Bref, Pac-Man n'a jamais été annoncé sur
Colecovision en France à cette époque, et c'est
bien dommage (et même si, sur le net, j'ai vu des images d'une
version de Pac-Man sur Coleco, en tout cas je ne l'ai
jamais vue tourner encore aujourd'hui).
En revanche il existait un jeu qui s'en rapprochait : Pepper II,
adaptation d'un jeu d'arcade de ces mêmes années. Je
me rappelle de l'avoir vu tourner sur une Coleco de démonstration
au magasin Ludo de Clermont-Ferrand. À peine vu, j'ai trouvé
que le jeu était moche, et qu'il ne s'agissait que d'une simple
variation de Pac-Man. Et mon dédain pour ce jeu resta
entier pendant longtemps. D'ailleurs, je n'ai jamais acheté
la cartouche.
Pour
finir cette intro, sachez que si aujourd'hui la cartouche de
Pepper II me tombait entre les mains, je serais
tout content et je filerais l'essayer aussitôt sur ma
Coleco. Et je vais essayer de vous expliquer pourquoi.
Ange
ou démon ?
C'est
Exidy qui développe ce jeu en 1982. Le programmeur est
Larry W. Hutcherson (qui programma Mouse Trap
un an plus tôt). Le principe est très simple, c'est
un mélange entre plusieurs idées déjà
existantes, un mélange de Pac-Man, d'Amidar,
ou encore de Qix.
Vous
dirigez Pepper, un ange, dans un labyrinthe fait en... fermetures-éclair.

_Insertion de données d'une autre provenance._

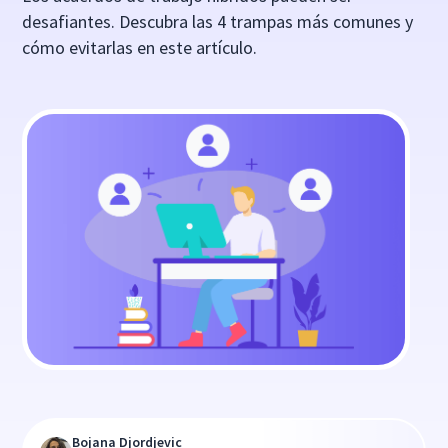
desafiantes. Descubra las 4 trampas más comunes y
cómo evitarlas en este artículo.
Bojana Djordjevic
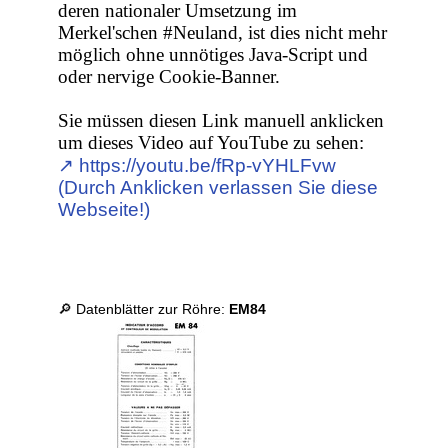
deren nationaler Umsetzung im
Merkel'schen #Neuland, ist dies nicht mehr
möglich ohne unnötiges Java-Script und
oder nervige Cookie-Banner.
Sie müssen diesen Link manuell anklicken
um dieses Video auf YouTube zu sehen:
↗︎ https://youtu.be/fRp-vYHLFvw
(Durch Anklicken verlassen Sie diese
Webseite!)
🔎 Datenblätter zur Röhre:
EM84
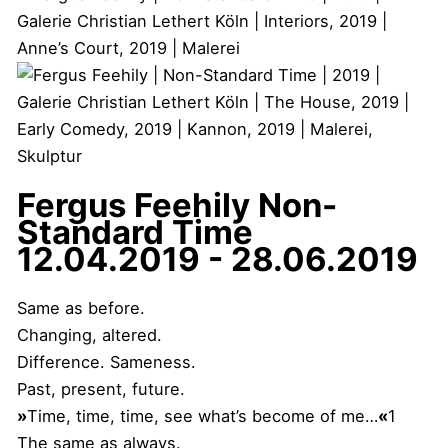
Fergus Feehily
Non-
Standard Time
12.04.2019 - 28.06.2019
Same as before.
Changing, altered.
Difference. Sameness.
Past, present, future.
»
Time, time, time, see what’s become of me…
«
1
The same as always.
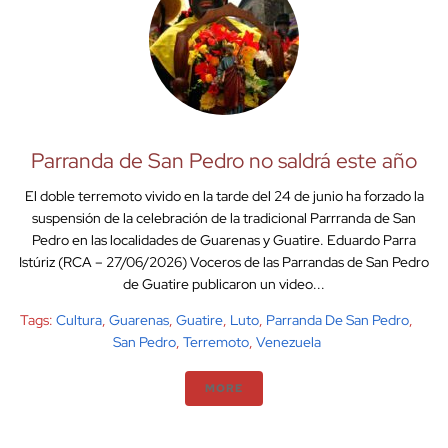
Parranda de San Pedro no saldrá este año
El doble terremoto vivido en la tarde del 24 de junio ha forzado la
suspensión de la celebración de la tradicional Parrranda de San
Pedro en las localidades de Guarenas y Guatire. Eduardo Parra
Istúriz (RCA – 27/06/2026) Voceros de las Parrandas de San Pedro
de Guatire publicaron un video...
Tags:
Cultura
,
Guarenas
,
Guatire
,
Luto
,
Parranda De San Pedro
,
San Pedro
,
Terremoto
,
Venezuela
MORE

Ce labyrinthe forme des figures fermées, plus ou moins
grandes, plus ou moins rectangulaires, qu'il va falloir entourer.
Toute figure dont la fermeture-éclair qui l'entoure a
été entièrement fermée se colore
et se fige : il devient impossible de rouvrir la fermeture-éclair.
De plus, vous obtenez des points, et si la figure en question
contenait un bonus, vous le récupérez également.
Donc
sur le principe, faire le tour de carrés, ça paraît
simple.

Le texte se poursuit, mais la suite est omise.